South Moravia definitely has a beautiful countryside, so we're sure you're guaranteed to have a good time there. Their wine isn't bad either. But to answer your question, Buchlov is located on a thickly overgrown hilltop in the Chrib Mountains. It was built in the mid 13th century. From the beginning of the 14th century to 1511, it was royal property. After that, it was given as a gift to the lords of Boskovice and later on moved through the hands of several other noble owners. The oldest constructional phase is represented by the castle's kitchen with its late Romanesque arch that was added later. The late Gothic banqueting hall, the Renaissance dining room, the dance hall, and the wine cellar are worth a visit.
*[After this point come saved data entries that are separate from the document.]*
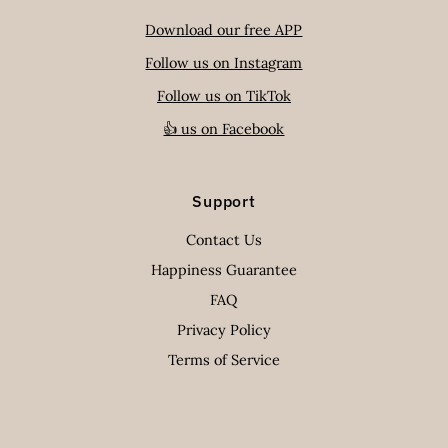
Download our free APP
Follow us on Instagram
Follow us on TikTok
👍 us on Facebook
Support
Contact Us
Happiness Guarantee
FAQ
Privacy Policy
Terms of Service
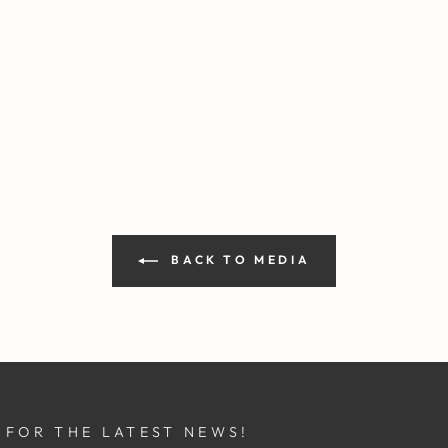
BACK TO MEDIA
 FOR THE LATEST NEWS!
The castle's library is also unique, holding close to ten thousand volumes, including books on demonology and magic. Some parts of natural science collections from the Berchtold brothers have also been preserved. The Berchtold brothers were travellers and explorers from the National Revival period.
And if you're going to be in South Moravia, another castle in the area is the Bitov castle. It's a fortress over the confluence of the Dyje and Zeletava rivers. Although first records of its existence date back to the 11th century, the oldest preserved parts of the castle date from the 13th century.
In the Baroque period, the interest of the aristocracy in many of the castles decreased as they could no longer serve the defensive purposes intended and furthermore did not provide comfortable living conditions. Construction was stopped and the castle would surely have ended up as a ruin had it not been for the revival of Middle Age castle architecture and knightly ideals. It was reconstructed in Gothic style by Count Jindrich Daun in the 19th century.
In 1912, the castle was bought by Baron Haas of Haasenfels. His son transformed it into an unusual zoo, with a collection of stuffed animals.